Diese Aufnahme machte ich im Freilichtmuseum Molfsee
Diese Aufnahme machte ich im Freilichtmuseum Molfsee
Gießen | Es gab Zeiten da fehlte er auch bei dem Bürgertum auf keiner Sonntagskaffeetafel.

Ob er schon immer so geheißen hat, und woher der Name für diesen Kuchen kommt, nun da gibt es unterschiedliche Erklärungen, ob die jedoch alle stimmen weiß man nicht.
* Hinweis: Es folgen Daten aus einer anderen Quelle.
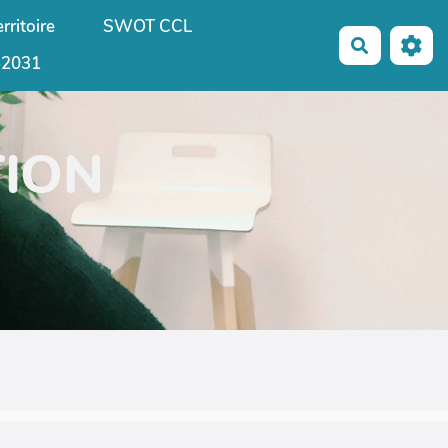
rritoire
SWOT CCL
Recherche
-2031
TION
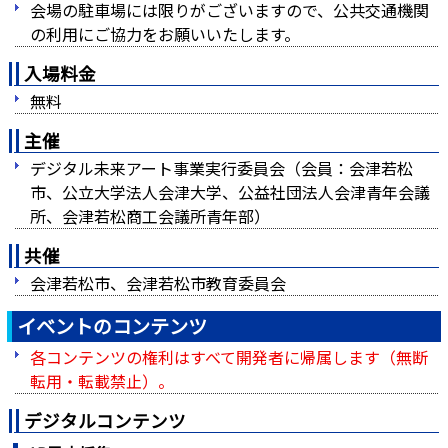
会場の駐車場には限りがございますので、公共交通機関
の利用にご協力をお願いいたします。
入場料金
無料
主催
デジタル未来アート事業実行委員会（会員：会津若松
市、公立大学法人会津大学、公益社団法人会津青年会議
所、会津若松商工会議所青年部）
共催
会津若松市、会津若松市教育委員会
イベントのコンテンツ
各コンテンツの権利はすべて開発者に帰属します（無断
転用・転載禁止）。
デジタルコンテンツ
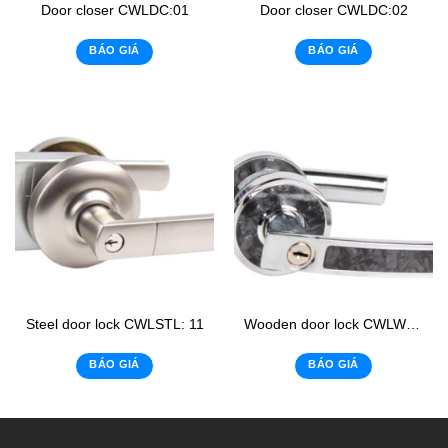
Door closer CWLDC:01
Door closer CWLDC:02
BÁO GIÁ
BÁO GIÁ
Steel door lock CWLSTL: 11
Wooden door lock CWLWL: 17
BÁO GIÁ
BÁO GIÁ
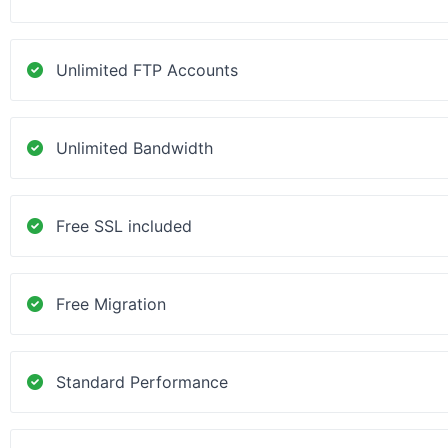
Unlimited FTP Accounts
Unlimited Bandwidth
Free SSL included
Free Migration
Standard Performance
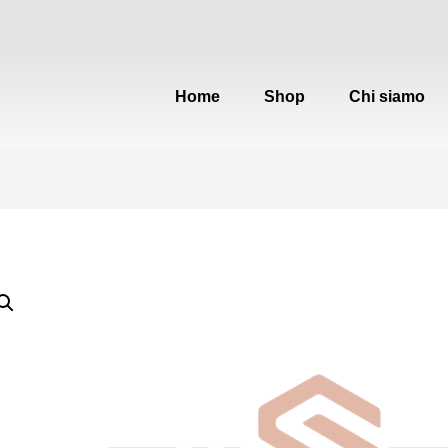
Home
Shop
Chi siamo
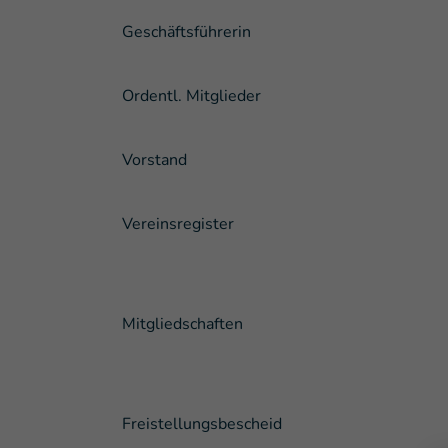
Geschäftsführerin
Ordentl. Mitglieder
Vorstand
Vereinsregister
Mitgliedschaften
Freistellungsbescheid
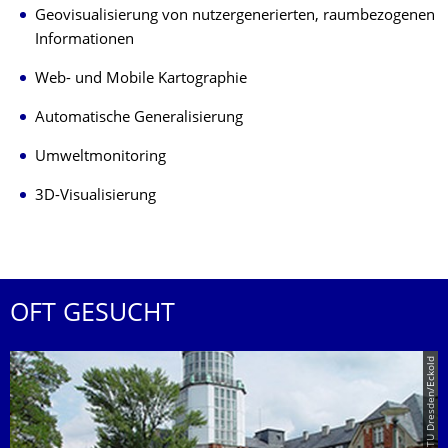
Geovisualisierung von nutzergenerierten, raumbezogenen
Informationen
Web- und Mobile Kartographie
Automatische Generalisierung
Umweltmonitoring
3D-Visualisierung
OFT GESUCHT
© TU Dresden/Eckold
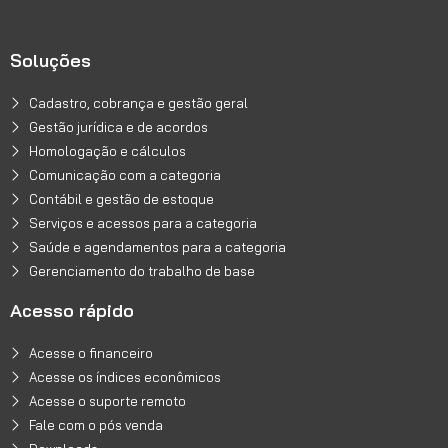
Soluções
Cadastro, cobrança e gestão geral
Gestão jurídica e de acordos
Homologação e cálculos
Comunicação com a categoria
Contábil e gestão de estoque
Serviços e acessos para a categoria
Saúde e agendamentos para a categoria
Gerenciamento do trabalho de base
Acesso rápido
Acesse o financeiro
Acesse os índices econômicos
Acesse o suporte remoto
Fale com o pós venda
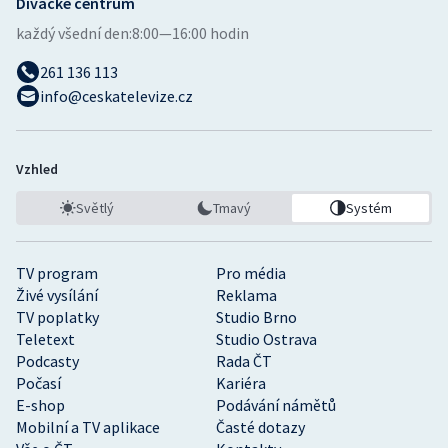
Divácké centrum
každý všední den:
8:00—16:00 hodin
261 136 113
info@ceskatelevize.cz
Vzhled
Světlý
Tmavý
Systém
TV program
Pro média
Živé vysílání
Reklama
TV poplatky
Studio Brno
Teletext
Studio Ostrava
Podcasty
Rada ČT
Počasí
Kariéra
E-shop
Podávání námětů
Mobilní a TV aplikace
Časté dotazy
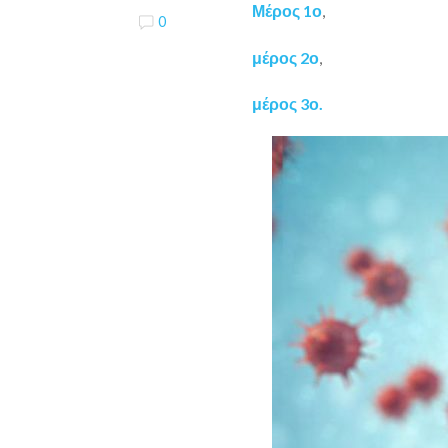
Μέρος 1ο
,
0
μέρος 2ο
,
μέρος 3ο.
Was jedoch klar ist, dieser Kuchen wurde ursprünglich mit Hefe gebacken, wird heute meist Backpulver verwendet. Jedoch wieder zurück zu der Namensgebung. Im Elsass stand er unter dem Namen Kouglof auf den Kaffeetafeln. Marie Antoinette, so behaupten die Bayern habe ihn aus Versailles mitgebracht. Egal woher dieser Kuchen auch seinen Namen bekam, ist er ein Ausdruck von Gemütlichkeit am Tisch.
Gugel = Kappe, soll auf die Kopfbedeckung der Kapuzinermönche hingewiesen haben. In Sachsen heißt der Gugelhupf Bäbe, abgeleitet von Baba (wendisch). Bäbe wird auch mit Hefe zubereitet. Und dann gibt es noch den „Echten Kaisergugelhupf“, gebacken für Kaiser Franz Josef von Österreich. Schaut man sich hierzu die Zutaten an, es ist eine Kalorien- oder Cholesterinbombe, jedoch wie kann es anders sein, sehr lecker.
Wer den Kaisergugelhupf nachbacken möchte, hier aus dem Internet die Zutaten.

Mehr über...
1/4 L Obers (Sahne)
* 30 g Germ (Hefe)
* 500 g glattes Weizenmehl
* 150 g weiche Butter
* 180 g Kristallzucker
* 6 Eidotter
* 1 Prise Salz
* abgeriebene Schale einer (unbehandelten Bio-) Zitrone
Füllung des Kaisergugelhupfes
* 1 EL Zimt
* 50 g Rosinen (am besten in etwas Rum eingelegt)
für die Form:
* weiche Butter
* ca. 30-50 g gehobelte Mandeln
nach dem Backen:
* Puderzucker zum bestreuen

So wirds gemacht!

Obers (Sahne) lauwarm anwärmen und die Germ (Hefe) darin auflösen, einen Teelöffel Zucker zugeben. Mit einem kleinen Teil des Mehls zu einem weichen Dampfl (Vorteig) vermischen. Das restliche Mehl über den Vorteig sieben, schön warm stellen und mindestens 20 Minuten lang gehen lassen.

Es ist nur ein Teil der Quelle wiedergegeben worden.